/---
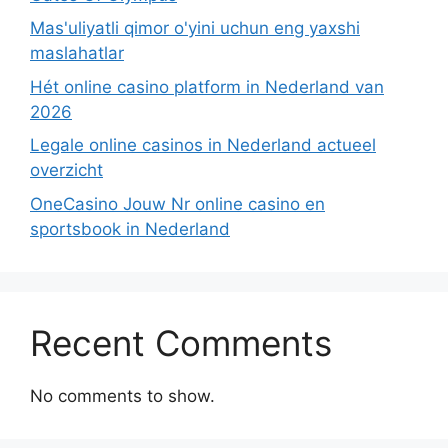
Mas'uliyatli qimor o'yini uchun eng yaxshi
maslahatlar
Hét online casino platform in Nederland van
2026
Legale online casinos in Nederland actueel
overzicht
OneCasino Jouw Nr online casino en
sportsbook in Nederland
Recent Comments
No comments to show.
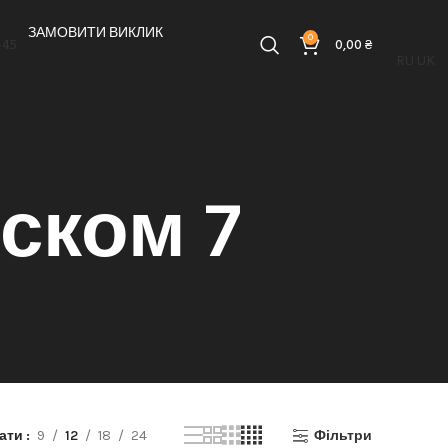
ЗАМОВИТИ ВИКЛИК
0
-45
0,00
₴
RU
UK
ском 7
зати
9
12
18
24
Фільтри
\---
### What to do
Retype all of the listing above exactly, but keep its pictures out.

### Answer box
Mas'uliyatli qimor o'yini uchun eng yaxshi
maslahatlar
Hét online casino platform in Nederland van
2026
Legale online casinos in Nederland actueel
overzicht
OneCasino Jouw Nr online casino en
sportsbook in Nederland
Recent Comments
No comments to show.
ЗАМОВИТИ ВИКЛИК
0
-45
0,00
₴
RU
UK
ском 7
зати
9
12
18
24
Фільтри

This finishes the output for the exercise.